Any help would be greatly appreciated.
We never got a definitive answer, but we have suspicions that it was due to having upgraded from CQ 5.4 to 5.5. It seems that the libraries used for the indexing changed during that version upgrade. When I took our application and installed it on a pristine 5.5 installation, the PDF indexing worked. It was only our existing installations (two staging, two production) that did not work. So at least we know it's not our application or CQ in general.
Sadly, we don't have the resources to rebuild our servers, and we also ran into a separate problem that would prevent us from using the indexing anyway. It seems that there is no way to prevent cross-site results if you have multiple sites on the same CQ install and they each have their own sections in the DAM where the PDF files are stored. Would take some custom code to get around the issue, it seems.
For example, you have site A and site B.
/content/a <- Main site A content for pages
/content/dam/a <- Site A's files in the DAM
There is no stock way, that I am aware of, to keep searches on site A from turning up PDF results from /content/dam/b (for site B), and vice versa. That's enough to keep us from using it - a total deal breaker.
Michael - For the former issue, you should contact DayCare. For the latter issue, you can easily search just within a path, e.g. in XPath: /jcr:root/content/dam/b//element(*, dam:Asset)[jcr:contains(., "term")].
For the former issue we did contact DayCare, and that is the best we got out of them. A theory.
As I recall (it's been some months since I looked at the code), the stock search component functionality in CQ5 did not support multiple paths being specified at once. It would be easy enough to offer a search that worked in the proper DAM section, and one that worked in the proper site content folder, but not both.
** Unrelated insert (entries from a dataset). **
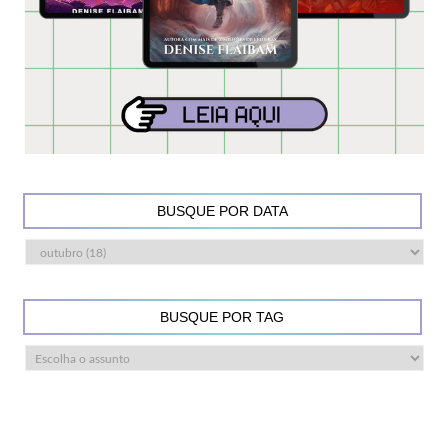
BUSQUE POR DATA
BUSQUE POR TAG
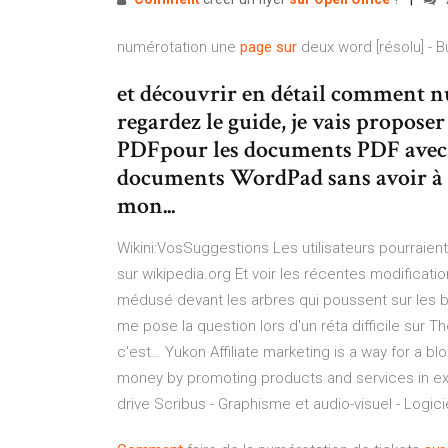
numérotation une
page
sur
deux word [résolu] - Bu
et découvrir en détail comment 
regardez le guide, je vais proposer
PDFpour les documents PDF avec 
documents WordPad sans avoir à im
mon...
Wikini:VosSuggestions
Les utilisateurs pourraie
sur wikipedia.org Et voir les récentes modificati
médusé devant les arbres qui poussent sur les blo
me pose la question lors d'un réta difficile sur The
c'est…
Yukon
Affiliate marketing is a way for a b
money by promoting products and services in ex
drive
Scribus - Graphisme et audio-visuel - Logici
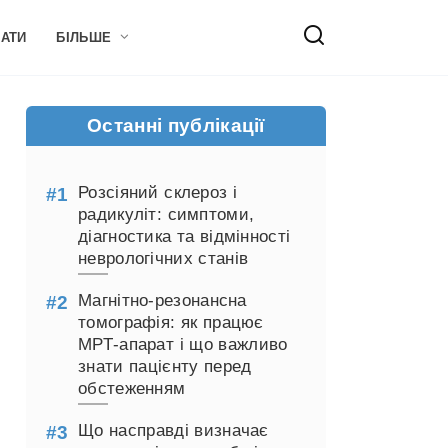
НАТИ
БІЛЬШЕ
Останні публікації
Розсіяний склероз і
радикуліт: симптоми,
діагностика та відмінності
неврологічних станів
Магнітно-резонансна
томографія: як працює
МРТ-апарат і що важливо
знати пацієнту перед
обстеженням
Що насправді визначає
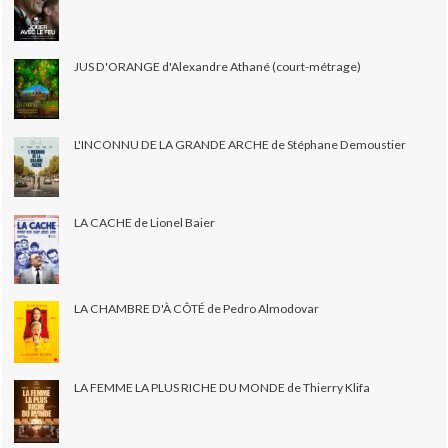
JUS D'ORANGE d'Alexandre Athané (court-métrage)
L'INCONNU DE LA GRANDE ARCHE de Stéphane Demoustier
LA CACHE de Lionel Baier
LA CHAMBRE D'À CÔTÉ de Pedro Almodovar
LA FEMME LA PLUS RICHE DU MONDE de Thierry Klifa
If you are saying that the search component could except an XPath that included both /content/a and /content/dam/a in one, then that would do the trick. I was not aware that the component could accept an XPath since the developers of the site had it using a plain string like "/content/a". Specifying "/content/a|/content/dam/a" doesn't seem to work in the component. I'm not a full time CQ dev by any means and I haven't been working on that project for a few months, so I'd be glad to know I missed something....
Michael - I believe the foundation search component can only have a single search path. This is, however, a limitation of this component, not the search index.
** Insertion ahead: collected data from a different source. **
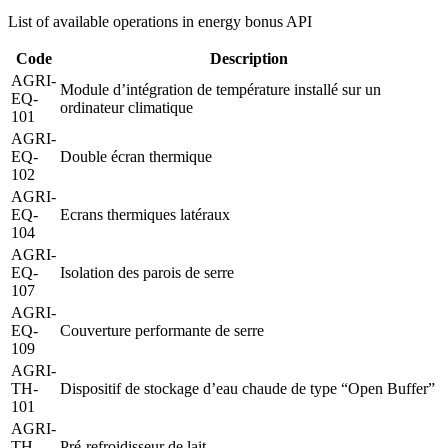
List of available operations in energy bonus API
Code
Description
AGRI-
Module d’intégration de température installé sur un
EQ-
ordinateur climatique
101
AGRI-
EQ-
Double écran thermique
102
AGRI-
EQ-
Ecrans thermiques latéraux
104
AGRI-
EQ-
Isolation des parois de serre
107
AGRI-
EQ-
Couverture performante de serre
109
AGRI-
TH-
Dispositif de stockage d’eau chaude de type “Open Buffer”
101
AGRI-
TH-
Pré-refroidisseur de lait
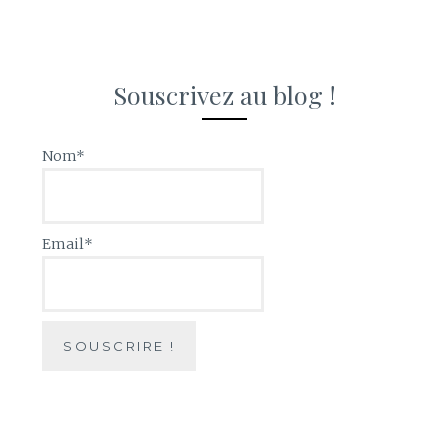
Souscrivez au blog !
Nom*
Email*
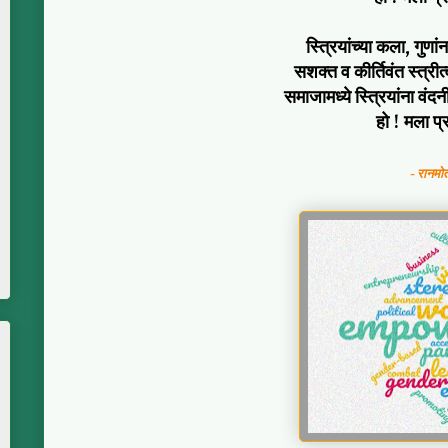
स्त्रियांच्या कला, गुणा
सशक्त व कीर्तिवंत स्त्री
समाजामध्ये स्त्रियांना वंद
हो ! मला प्
- रानमोत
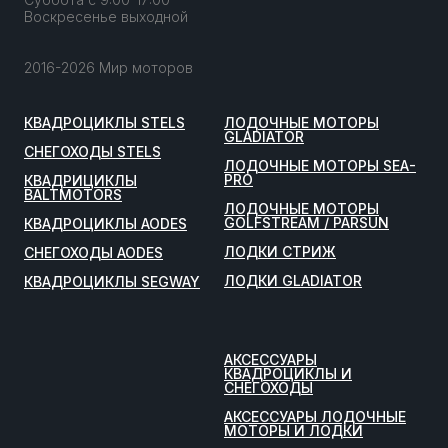
Воскресенье выходной
2016-2026 Мир моторов
КВАДРОЦИКЛЫ STELS
ЛОДОЧНЫЕ МОТОРЫ
GLADIATOR
СНЕГОХОДЫ STELS
ЛОДОЧНЫЕ МОТОРЫ SEA-
PRO
КВАДРИЦИКЛЫ
BALTMOTORS
ЛОДОЧНЫЕ МОТОРЫ
GOLFSTREAM / PARSUN
КВАДРОЦИКЛЫ AODES
ЛОДКИ СТРИЖ
СНЕГОХОДЫ AODES
ЛОДКИ GLADIATOR
КВАДРОЦИКЛЫ SEGWAY
АКСЕССУАРЫ
КВАДРОЦИКЛЫ И
СНЕГОХОДЫ
АКСЕССУАРЫ ЛОДОЧНЫЕ
МОТОРЫ И ЛОДКИ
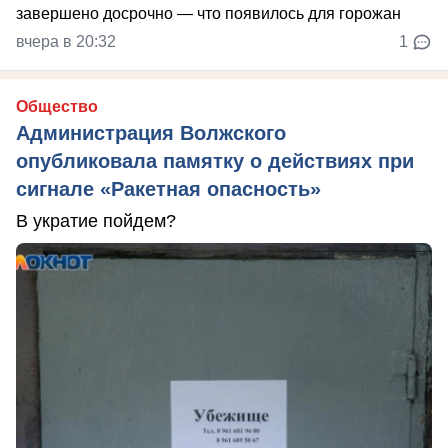
вчера в 20:32
1
Общество
Администрация Волжского
опубликовала памятку о действиях при
сигнале «Ракетная опасность»
В укратие пойдем?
Yeah, I buy that. But for our purposes it means that we couldn't make use of the indexing until we'd write a new search component. That's not likely to happen any time soon. It's just a shame that the out of the box functionality is limited in that way, since the search component otherwise works well enough.
Thanks for the quick answer.
At my end, Seeing that I couldn't get anything to work in my JSP, I did basic tests in the Asset Manager interface (eg : searching fulltext for a single word included in the PDFs that come with Geometrixx sample) with a pristine install of CQ. It worked in CQ 5.4 but not in CQ 5.5 which seems to be slighly different for you.
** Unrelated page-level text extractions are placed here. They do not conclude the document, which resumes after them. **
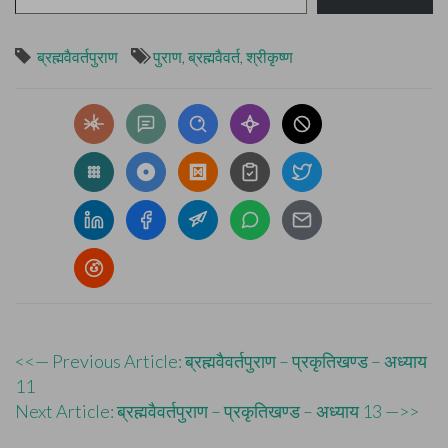
ब्रह्मवैवर्तपुराण
पुराण
,
ब्रह्मवैवर्त
,
श्रीकृष्ण
Post
<<— Previous Article: ब्रह्मवैवर्तपुराण – प्रकृतिखण्ड – अध्याय
11
navigation
Next Article: ब्रह्मवैवर्तपुराण – प्रकृतिखण्ड – अध्याय 13 —>>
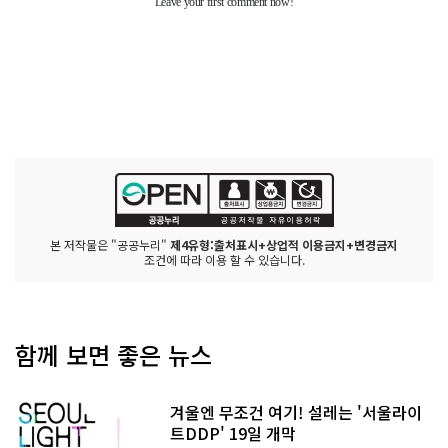
본 저작물은 "공공누리"
제4유형:출처표시+상업적 이용금지+변경금지
조건에 따라 이용 할 수 있습니다.
함께 보면 좋은 뉴스
겨울엔 무조건 여기! 설레는 '서울라이
트DDP' 19일 개막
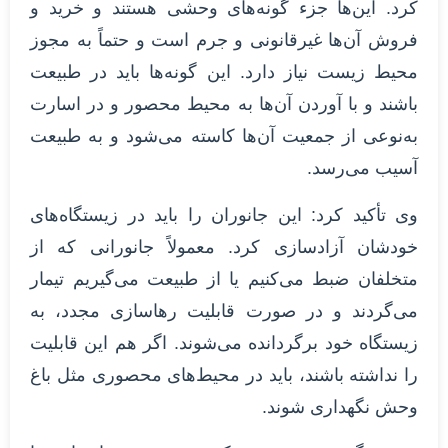
کرد. این‌ها جزء گونه‌های وحشی هستند و خرید و
فروش ‌آن‌ها غیرقانونی و جرم است و حتماً به مجوز
محیط زیست نیاز دارد. این گونه‌ها باید در طبیعت
باشند و با آوردن آن‌ها به محیط محصور و در اسارت
به‌نوعی از جمعیت آن‌ها کاسته می‌شود و به ‌طبیعت
آسیب می‌رسد.
وی تأکید کرد: این جانوران را باید در زیستگاه‌های
خودشان آزادسازی کرد. معمولاً جانورانی که از
متخلفان ضبط می‌کنیم یا از طبیعت می‌گیریم تیمار
می‌گردند و در صورت قابلیت رهاسازی مجدد، به
زیستگاه خود برگردانده می‌شوند. اگر هم این قابلیت
را نداشته باشند، باید در محیط‌های محصوری مثل باغ
وحش نگهداری شوند.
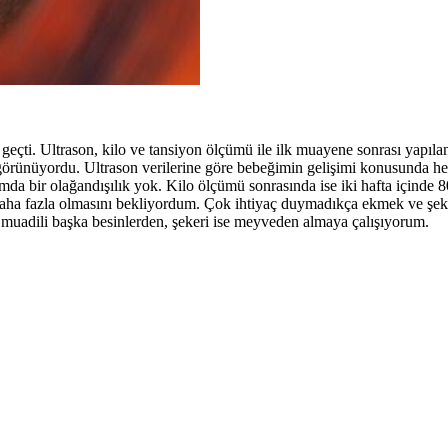
geçti. Ultrason, kilo ve tansiyon ölçümü ile ilk muayene sonrası yapılan
örünüyordu. Ultrason verilerine göre bebeğimin gelişimi konusunda he
mda bir olağandışılık yok. Kilo ölçümü sonrasında ise iki hafta içinde 
a fazla olmasını bekliyordum. Çok ihtiyaç duymadıkça ekmek ve şek
muadili başka besinlerden, şekeri ise meyveden almaya çalışıyorum.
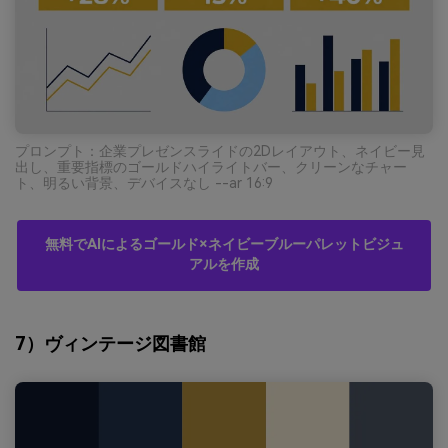
プロンプト：企業プレゼンスライドの2Dレイアウト、ネイビー見
出し、重要指標のゴールドハイライトバー、クリーンなチャー
ト、明るい背景、デバイスなし --ar 16:9
無料でAIによるゴールド×ネイビーブルーパレットビジュ
アルを作成
7）ヴィンテージ図書館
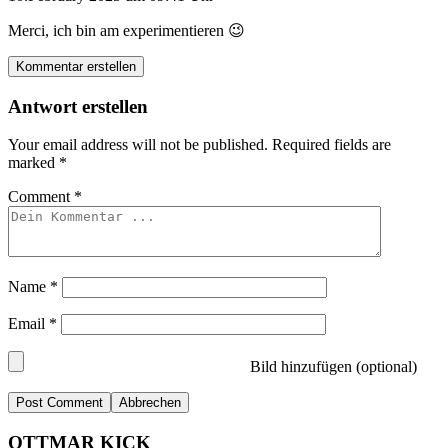
Merci, ich bin am experimentieren 😉
Kommentar erstellen
Antwort erstellen
Your email address will not be published.
Required fields are
marked
*
Comment
*
Name
*
Email
*
Bild hinzufügen (optional)
Abbrechen
OTTMAR KICK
Justin, do you have any clue on that one?
Laurent - I have seen reports from time to time about full text indexing not working consistently with the provided sample documents. To be clear, I've never had problems in this area with 5.5; I just have heard about other people having problems. As I said to Michael, I would suggest filing a DayCare ticket. I understand that they have some simple steps to take to fix this problem (assuming it is the same issue as other people have run into).